Wednesday, March 19, 2008

Love

It's a funny thing - I could say I love sour cherries, eating them semi frozen as my mom and I would sit around a large bowl and pit them for tart filings, but that's not quite the same love as "I Love You," and even that is an odd statement - I love Sheldon, Max and Leaha but none of them in the same way of course. That kind of love I understand, the kind of romantic love that I am supposedly searching for - honestly I haven't got the foggiest idea of the start and end to that definition. In that I'm always so cognisant that the concepts/ideas we develop about romantic love are distorted. I was thinking about Atonement this morning, in using the concept of the unreliable narrator/ways of seeing/whatever other literary device you want to pick, the author and director ultimately highlight the distorted notions of romantic love we hold on to. And yet I still can't say that I don't desire the relationship that Cecilia and Robbie had - the devoted nature and hope for something life long. And maybe that is where the lines between reality and fiction begin to blur, this concept that there can be something at great, something that sustains people apart from one another through the years and thus I wait. I've said to N before at work, it's my life don't I get a say, can't I be picky - it's going to be my life partner in theory right? Apparently to some (aka Three) my pickyness is my own fault - a random decision I make on a whim because gosh darn it I love to waste money, time and emotional energy on people. Not quite, however, I do like to ensure the people I devote my time and emotional energy to have their walk, talk/type and heart all going in the same direction and not in various different ones all leading to self gratification at the expense of others - those people, like Three, while possibly nice are not the kinds you have relationships with. Maybe I am a little frosty to some, but I know I can't be reckless with it: love, life and my heart - any of those would break me - I do however chose to let myself be open to it enough to bruise, scab and even scar and then move on.

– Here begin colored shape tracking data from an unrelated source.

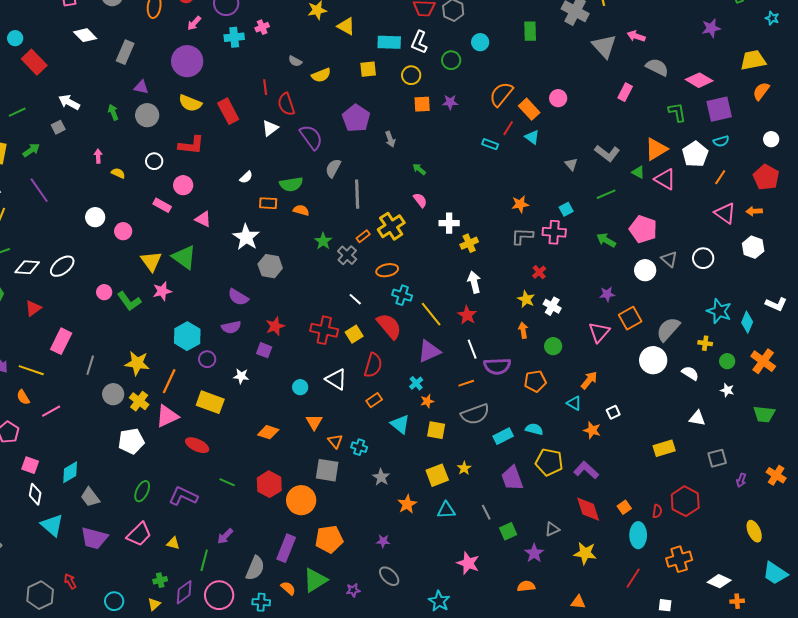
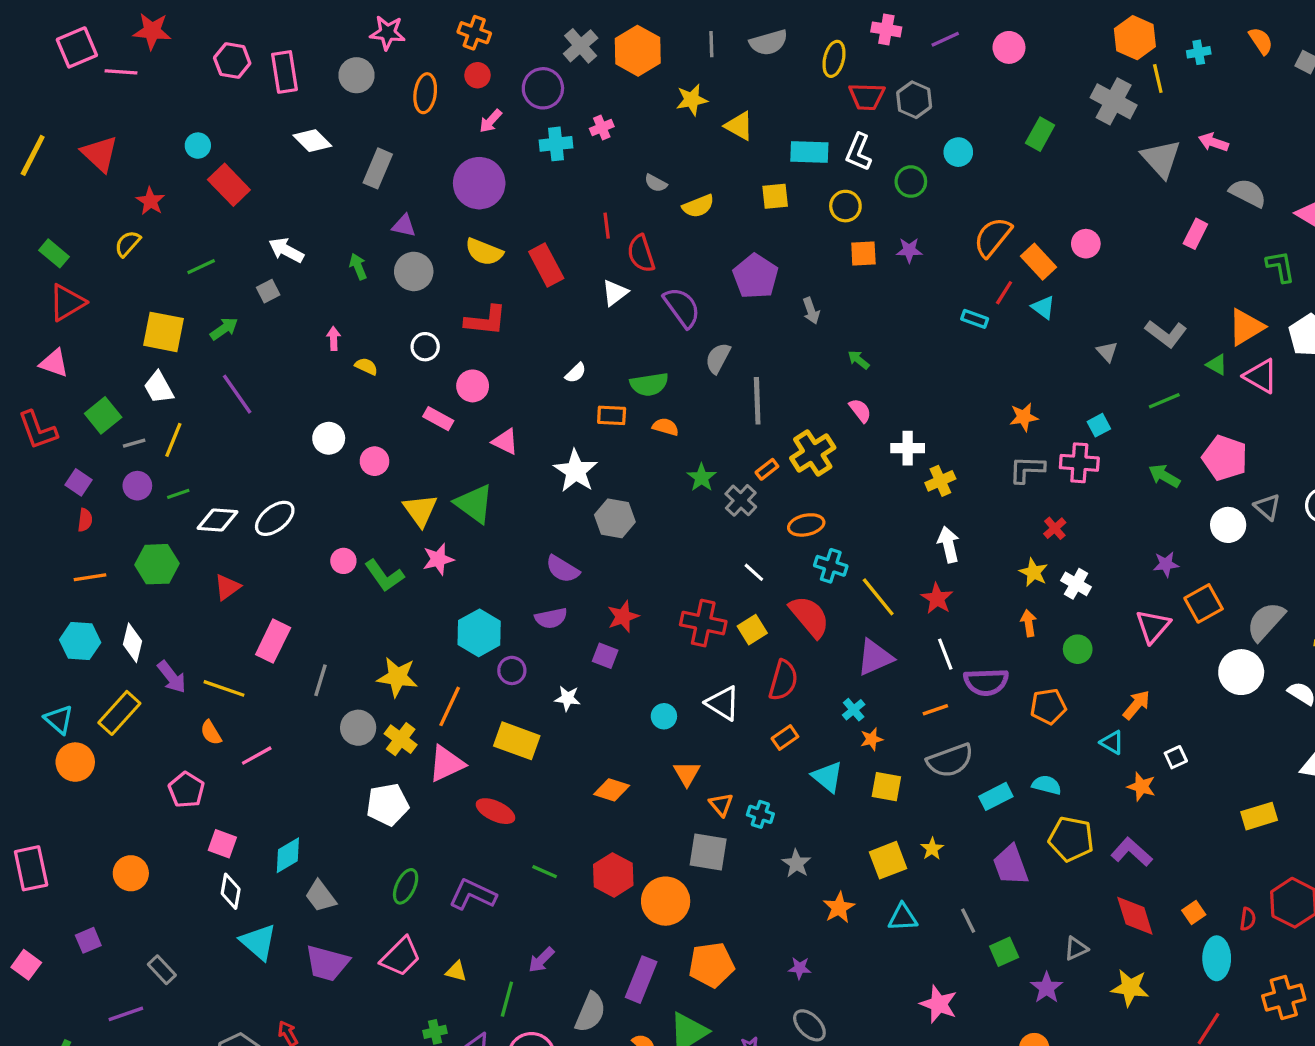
green rectangle: (530, 31) -> (1040, 134), turned 30

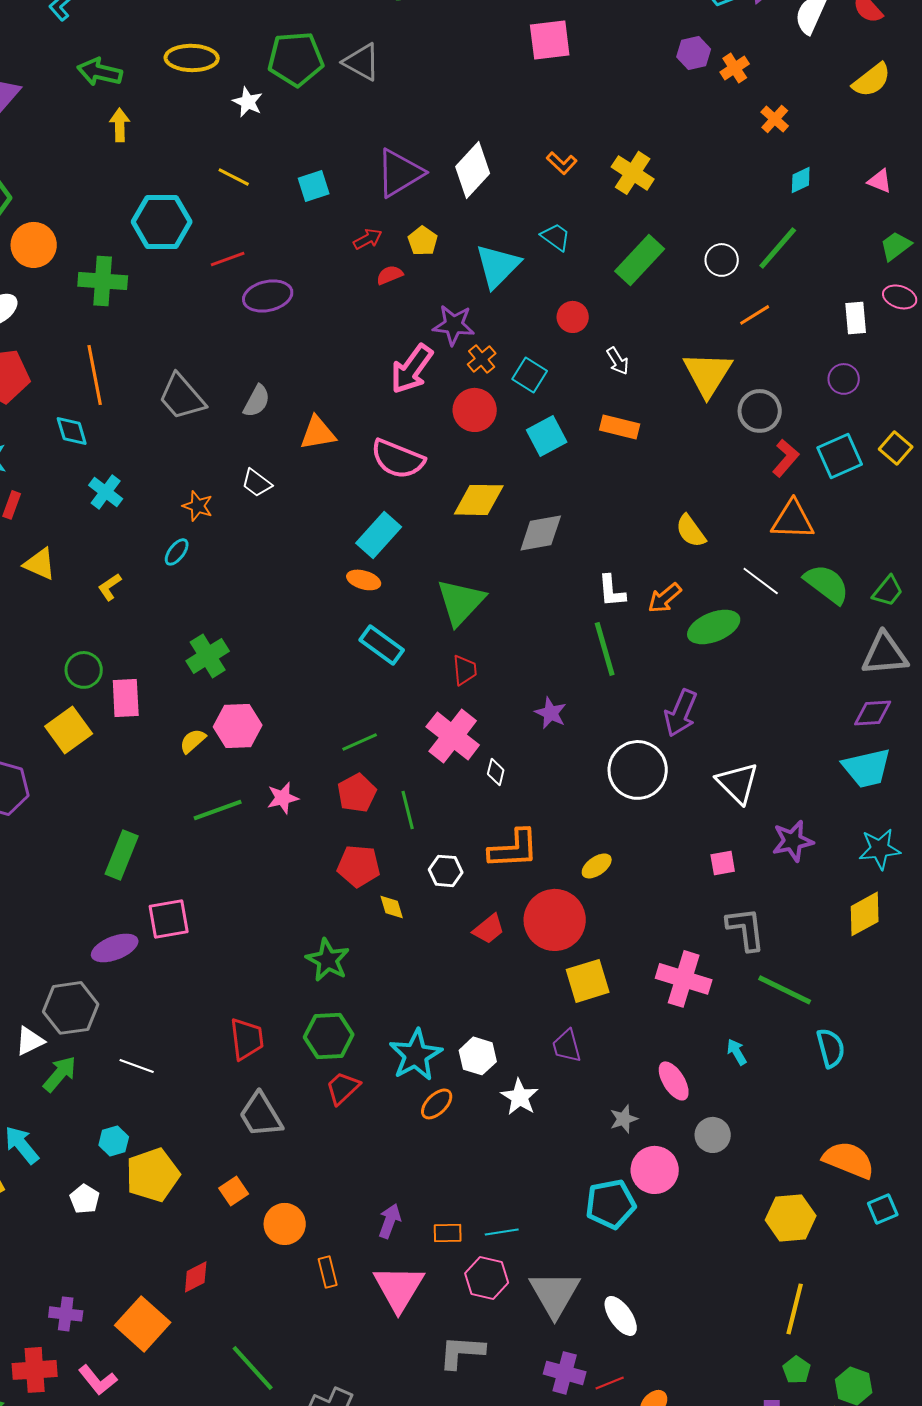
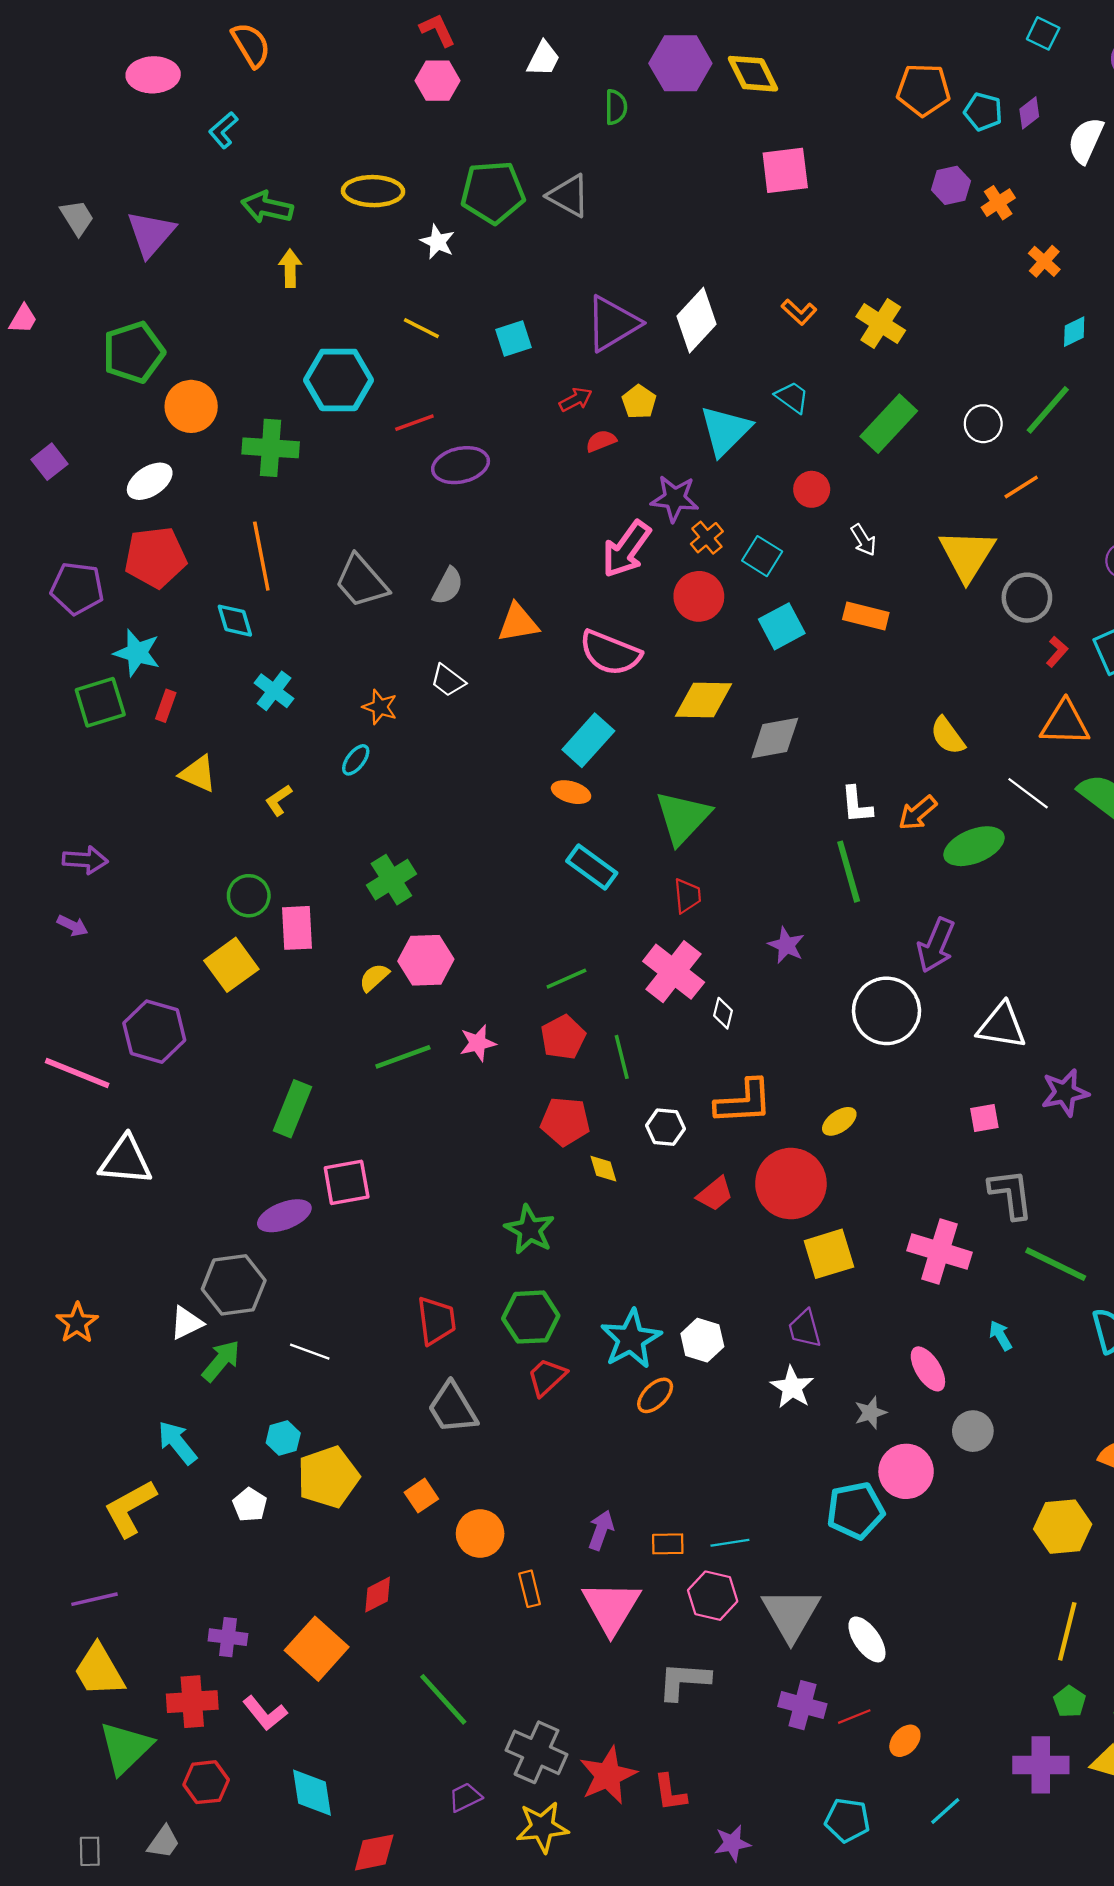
red L-shape: (786, 458) -> (1057, 652), size x0.7
white triangle: (738, 783) -> (1002, 1026), turned -36
white star: (520, 1097) -> (792, 1387), moved

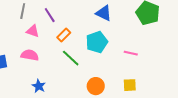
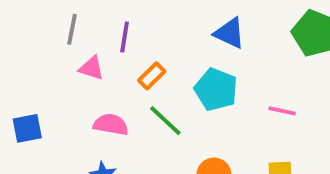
purple line: (50, 15) -> (125, 37), turned 42
cyan pentagon: (97, 42) -> (216, 89), turned -30
pink semicircle: (30, 55) -> (111, 125), moved

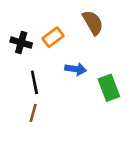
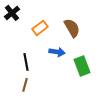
brown semicircle: (93, 23) -> (72, 28), moved
black cross: (21, 43) -> (12, 13), moved, turned 35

So love... I love it. I love the idea of being devoted to someone, of being devoted beyond the levels I am to my friends, family and even Max - but it's going to take changes in my life, my season to open that opportunity up for me.

3 comments:

LeahA said...

OH JENN!

Brilliant


Love you too boo!

Shawn said...

Well I can say we both agree that we don't understand it.

Anonymous said...

Ah, love. *sweet sigh*

Saying "I love you" is very powerful... and unfortunately I believe people use it too liberally these days.

Unfortunately people rely too much on the physical to get them through, whereas the things that last (personality, morality, spirituality... etc) are often put at the lower end.

Don't get me wrong - there needs to be some physical connection, but I never place a greater weight on it as what I once did.